Salò, or the 120 Days of Sodom

Salò o le 120 giornate di Sodoma

Introduced by professor Alessandro Carrera, director of Italian Studies, University of Houston

The screening is followed by a panel discussion about the seizure of the print of "Salò" from Houston's River Oaks Theatre in 1982. Participants include former theater manager Maureen McNamara, activist Ray Hill, lawyer Glen Gabbard, scholar Garth Jowett, and professor Alessandro Carrera. Moderator: Jay Heuman, public programs coordinator.

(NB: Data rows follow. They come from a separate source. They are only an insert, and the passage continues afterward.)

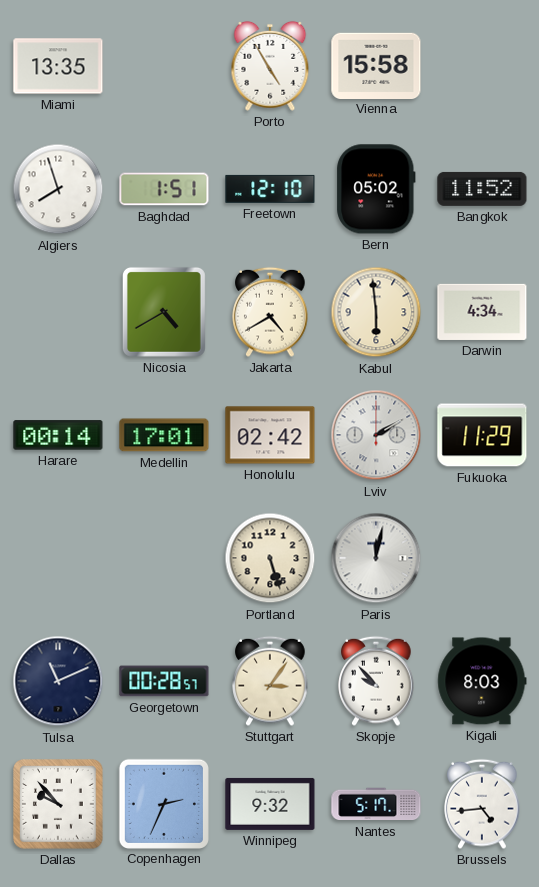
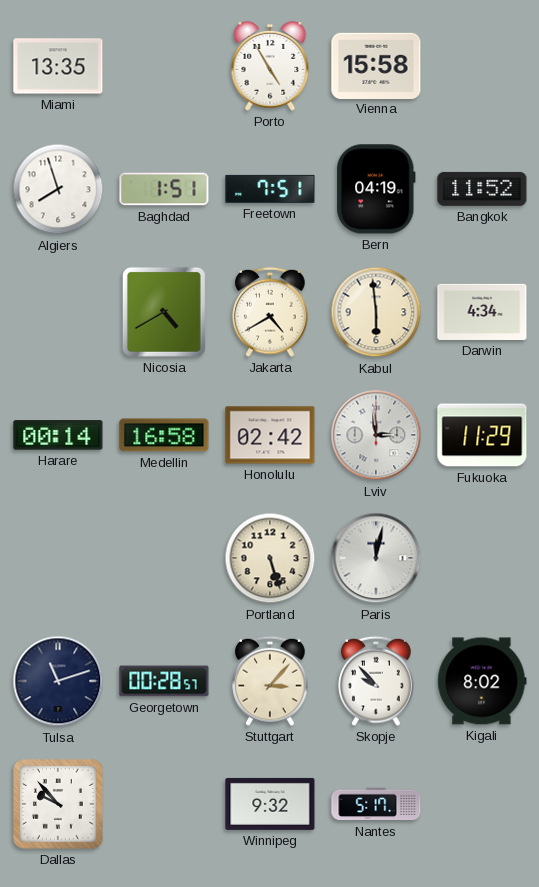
Freetown: 12:10 -> 7:51
Bern: 05:02 -> 04:19
Medellin: 17:01 -> 16:58
Lviv: 2:10 -> 2:59
Tulsa: 11:11 -> 11:12
Stuttgart: 3:06 -> 3:07
Kigali: 8:03 -> 8:02
Copenhagen: 2:34 -> none
Brussels: 4:44 -> none
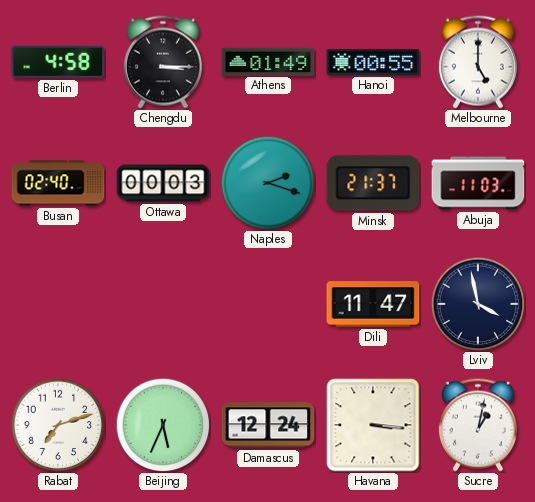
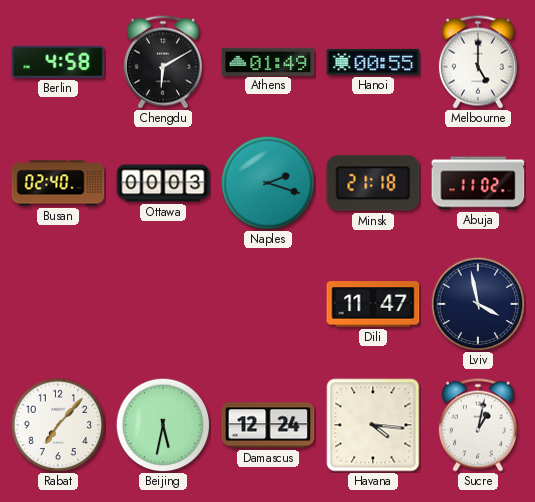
Chengdu: 3:15 -> 6:10
Minsk: 21:37 -> 21:18
Abuja: 11:03 -> 11:02
Rabat: 7:12 -> 7:07
Beijing: 5:34 -> 5:32
Havana: 3:16 -> 4:16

Banned in Italy just a week after director Pier Paolo Pasolini was murdered, Salò gives viewers a sadistic portrait of power at its most extreme. The divisive drama, Pasolini's final film, centers on the sexual rule of fascist libertines during the 1940s. It has been described as both “the most morally reprehensible film ever made” and “the strongest polemic against the infliction of all violence and suffering.” Known more for being censored than for the substance of the film itself, Salò offers an unflinching 20th-century Italian interpretation of Marquis de Sade’s 18th-century novel.

Recommended for adults (19+) only.  This film is unrated and contains graphic and disturbing scenes.